Prompt:
Starting at the line with "tạo nên nỗi" and going on through the line with "buôn bán tấp", reproduce each line in the records below exactly and nothing more.

Listed entries:

↓

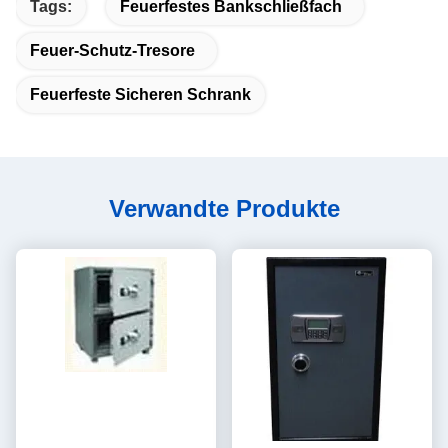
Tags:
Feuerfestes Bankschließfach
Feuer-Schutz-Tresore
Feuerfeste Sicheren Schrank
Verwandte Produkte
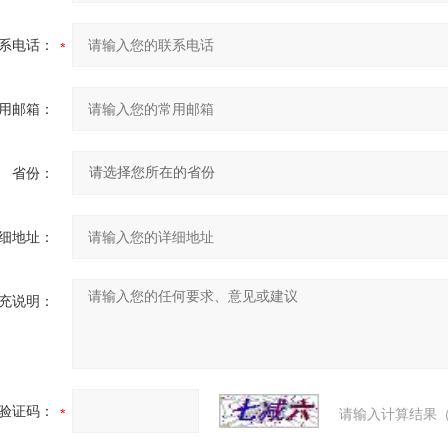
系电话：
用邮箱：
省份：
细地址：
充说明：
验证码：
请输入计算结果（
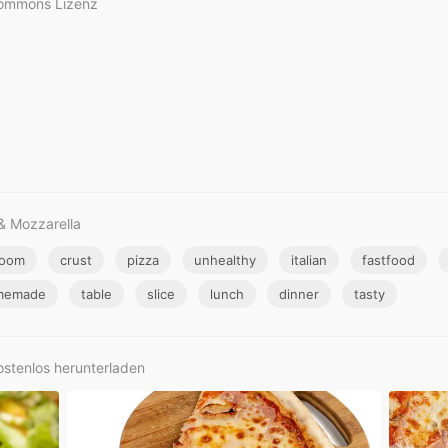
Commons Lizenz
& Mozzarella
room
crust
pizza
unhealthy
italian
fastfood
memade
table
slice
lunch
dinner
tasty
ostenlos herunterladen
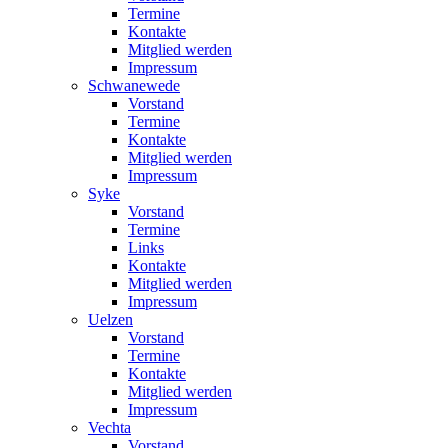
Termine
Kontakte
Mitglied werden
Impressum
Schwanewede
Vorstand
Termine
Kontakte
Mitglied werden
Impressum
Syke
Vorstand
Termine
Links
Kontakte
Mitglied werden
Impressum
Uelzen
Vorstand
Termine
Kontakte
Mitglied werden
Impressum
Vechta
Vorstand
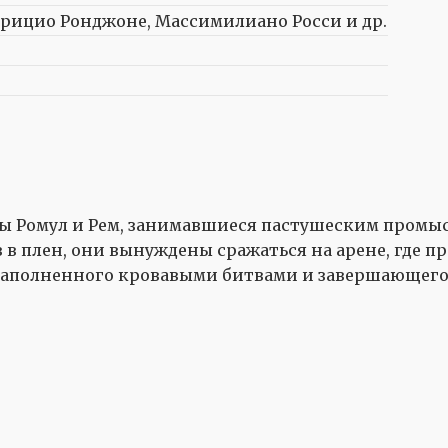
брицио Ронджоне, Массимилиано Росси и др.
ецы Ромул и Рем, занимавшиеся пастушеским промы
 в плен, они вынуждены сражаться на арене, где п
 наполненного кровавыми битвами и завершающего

↑
↓

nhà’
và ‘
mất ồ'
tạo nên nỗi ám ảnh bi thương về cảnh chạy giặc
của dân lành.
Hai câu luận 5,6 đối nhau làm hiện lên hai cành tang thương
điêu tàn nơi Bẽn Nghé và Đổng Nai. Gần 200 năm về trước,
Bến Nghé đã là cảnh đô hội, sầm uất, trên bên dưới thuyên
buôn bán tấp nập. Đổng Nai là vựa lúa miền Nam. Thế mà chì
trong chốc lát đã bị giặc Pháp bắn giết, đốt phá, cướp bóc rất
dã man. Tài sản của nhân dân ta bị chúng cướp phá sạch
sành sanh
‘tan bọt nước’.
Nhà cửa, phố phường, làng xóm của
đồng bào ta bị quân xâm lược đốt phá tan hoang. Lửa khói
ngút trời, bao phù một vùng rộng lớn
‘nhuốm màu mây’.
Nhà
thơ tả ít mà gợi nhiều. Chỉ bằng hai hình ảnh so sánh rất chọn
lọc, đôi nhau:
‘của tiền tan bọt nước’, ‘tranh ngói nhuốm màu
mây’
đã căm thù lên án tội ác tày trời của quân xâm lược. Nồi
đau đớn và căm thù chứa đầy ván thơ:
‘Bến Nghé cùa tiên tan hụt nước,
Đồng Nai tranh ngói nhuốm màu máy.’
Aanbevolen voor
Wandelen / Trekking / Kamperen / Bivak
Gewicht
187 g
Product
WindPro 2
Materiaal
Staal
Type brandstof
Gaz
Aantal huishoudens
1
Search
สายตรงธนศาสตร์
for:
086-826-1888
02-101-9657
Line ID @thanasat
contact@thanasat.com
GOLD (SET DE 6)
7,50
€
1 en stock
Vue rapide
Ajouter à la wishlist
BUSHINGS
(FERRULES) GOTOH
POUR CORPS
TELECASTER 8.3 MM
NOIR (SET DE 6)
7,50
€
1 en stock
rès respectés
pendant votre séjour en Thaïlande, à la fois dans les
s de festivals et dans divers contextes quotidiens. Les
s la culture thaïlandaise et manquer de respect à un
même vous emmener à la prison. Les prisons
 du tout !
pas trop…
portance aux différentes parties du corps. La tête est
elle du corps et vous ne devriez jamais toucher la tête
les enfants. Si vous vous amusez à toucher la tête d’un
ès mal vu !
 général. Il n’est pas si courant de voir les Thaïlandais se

↑

Task answer:
tạo nên nỗi ám ảnh bi thương về cảnh chạy giặc
của dân lành.
Hai câu luận 5,6 đối nhau làm hiện lên hai cành tang thương
điêu tàn nơi Bẽn Nghé và Đổng Nai. Gần 200 năm về trước,
Bến Nghé đã là cảnh đô hội, sầm uất, trên bên dưới thuyên
buôn bán tấp nập. Đổng Nai là vựa lúa miền Nam. Thế mà chì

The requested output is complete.